In August, a dry lightning storm over California caused an intense forest fire that swept through communities in the Santa Cruz Mountains. After the CZU lightning complex fire was contained, local officials advised some residents returning to their homes not to use drinking water. Benzene, a known carcinogen, was detected in the water supply. The chemical was probably released by plastic pipes that melted during the fire.

Scientists call events like this “natech” or technological disasters induced by natural hazards. Coined in 1994, the term was originally applied to industrial incidents such as chemical or fuel spills that occur after hurricanes, earthquakes, and other natural hazards. But the definition of natech has recently expanded, says resilience scientist David Yu of Purdue University in West Lafayette, India. It now covers any disaster resulting from damage caused by a natural hazard to the technology-dependent infrastructure, he says.

This includes disasters related to the supply of electricity and water. Finding benzene in drinking water after forest fires is a perfect example, Yu says. Natech now also includes disasters that can cause humanitarian crises, such as the 2011 Fukushima nuclear reactor disaster in Japan, caused by a magnitude 9 earthquake and subsequent tsunami (SN: 14/03/11).

The frequency of natech is increasing worldwide, according to a study published in the 2018 Handbook of Disaster Research. More people move to the coasts and edges of wild areas, places vulnerable to natural hazards, especially hurricanes and forest fires (SN: 15/11/18). Power plants, water supply facilities and fiber optic cable networks are needed to support these growing population centers. With the predicted climate change that will fuel more frequent and intense dangers, these natural events will clash with vital infrastructure more frequently (SN: 2/12/20).
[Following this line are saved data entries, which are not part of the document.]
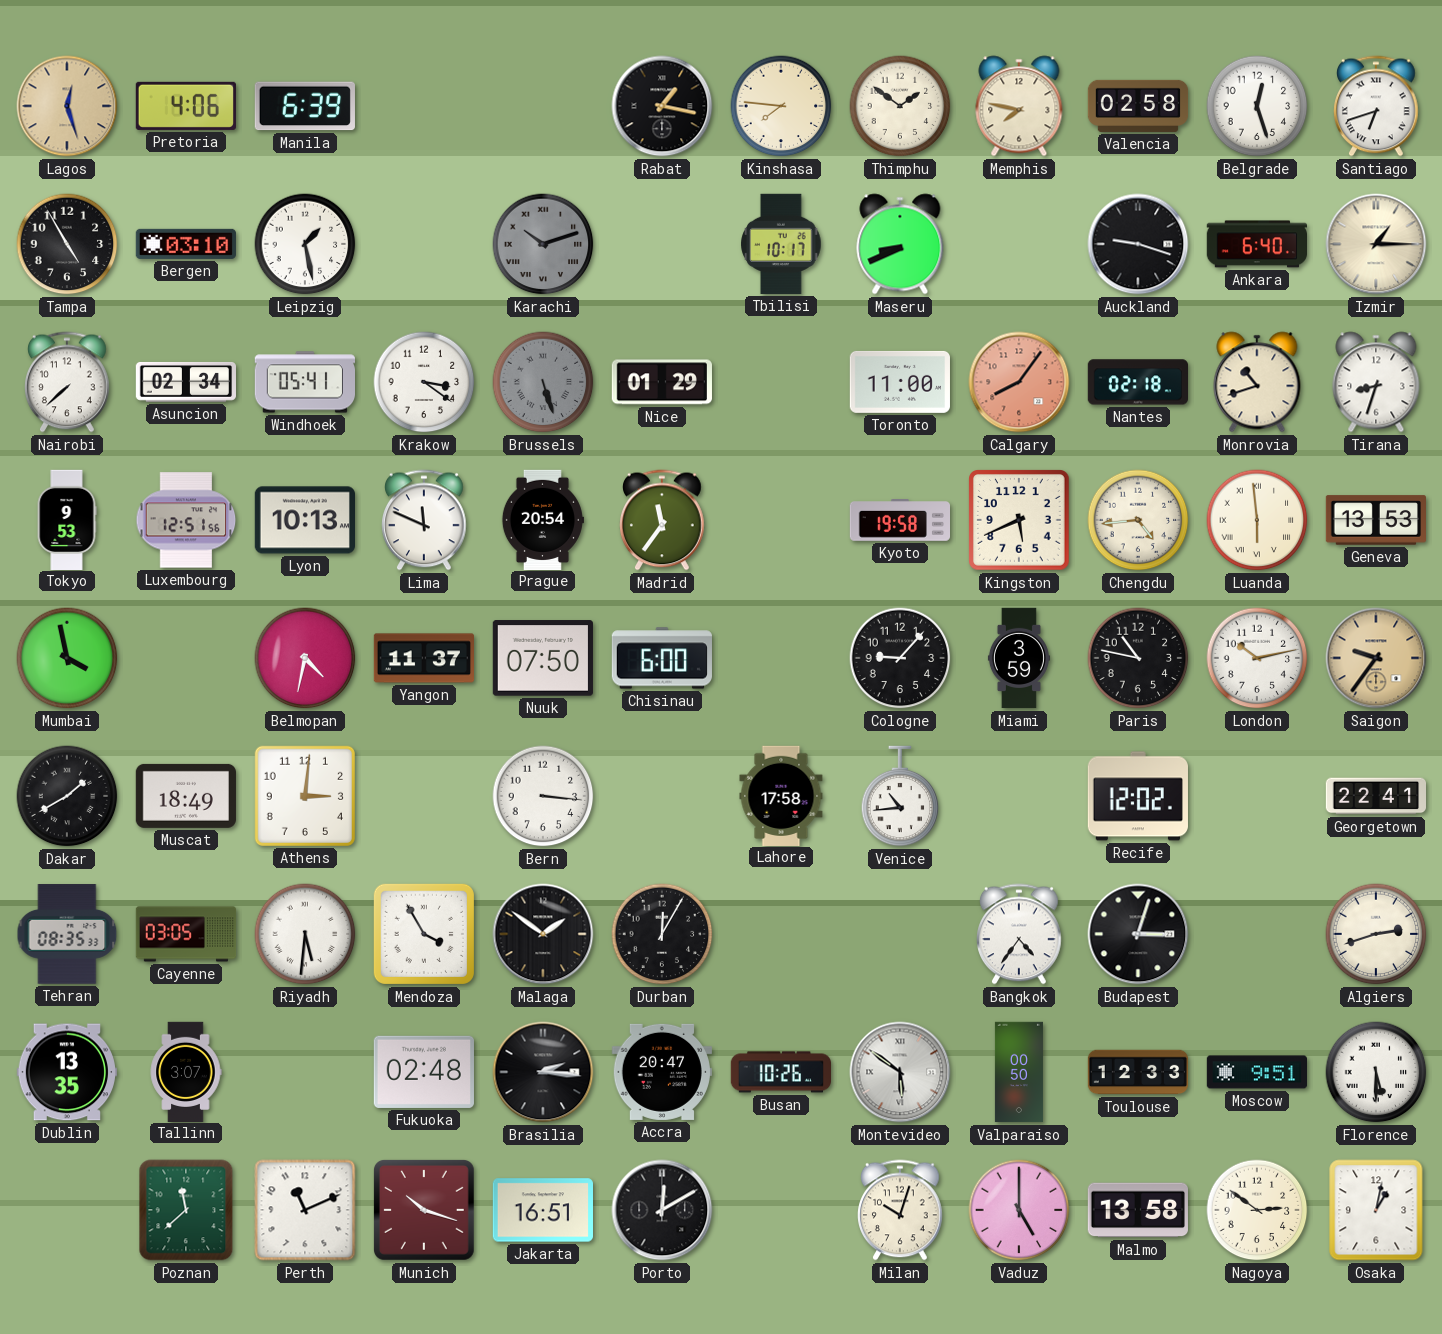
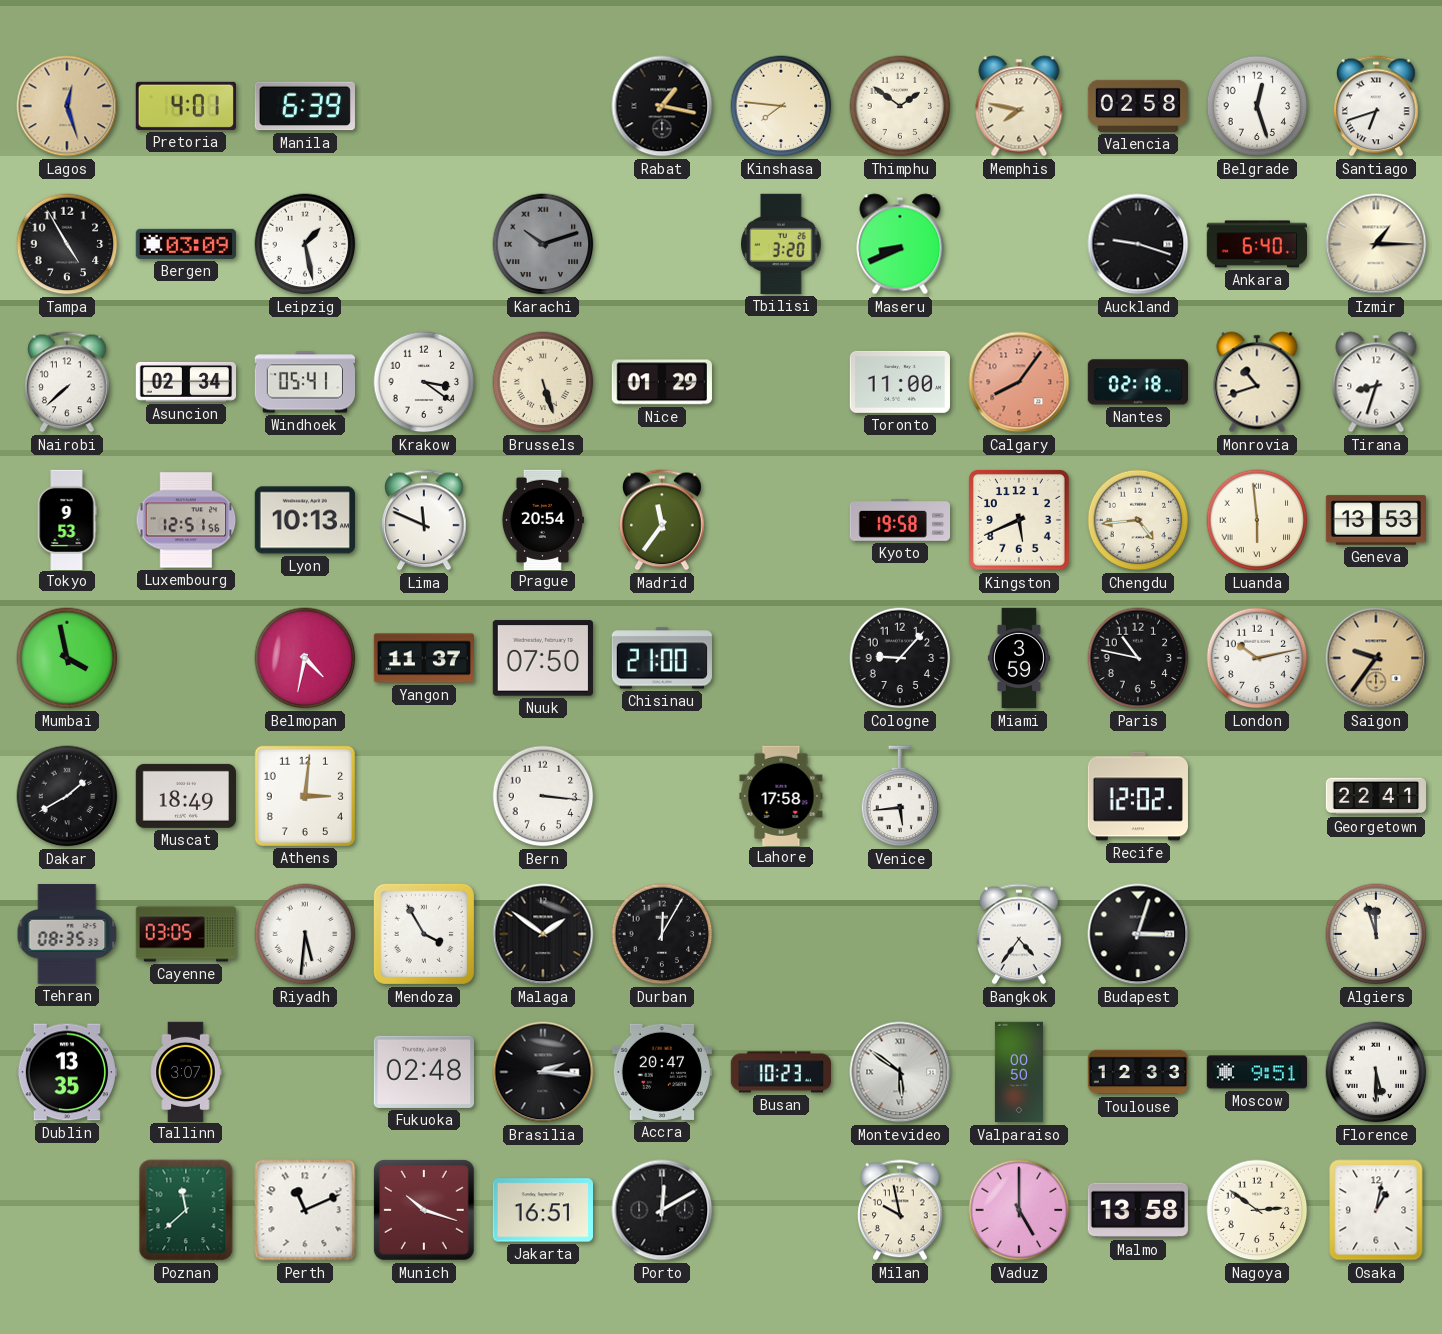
Pretoria: 4:06 -> 4:01
Bergen: 03:10 -> 03:09
Tbilisi: 10:17 -> 3:20
Brussels dial: grey -> cream
Chisinau: 6:00 -> 21:00
Venice: 10:44 -> 5:44
Algiers: 2:42 -> 11:57
Busan: 10:26 -> 10:23
Milan: 10:03 -> 9:58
Natech often harms the environment but usually does not cause human deaths or injuries. Although the damage is hard to quantify in dollars, the effects of the wave are reaching more than ever, say sociologists Duane Gill of Oklahoma State University in Stillwater and Liesel Ritchie of Virginia Tech in Blacksburg in the Handbook of Disaster Research. This is because the world is more connected than it was 26 years ago. Natech, the couple writes, "reveals the social encrustation of all dangers, risks and disasters."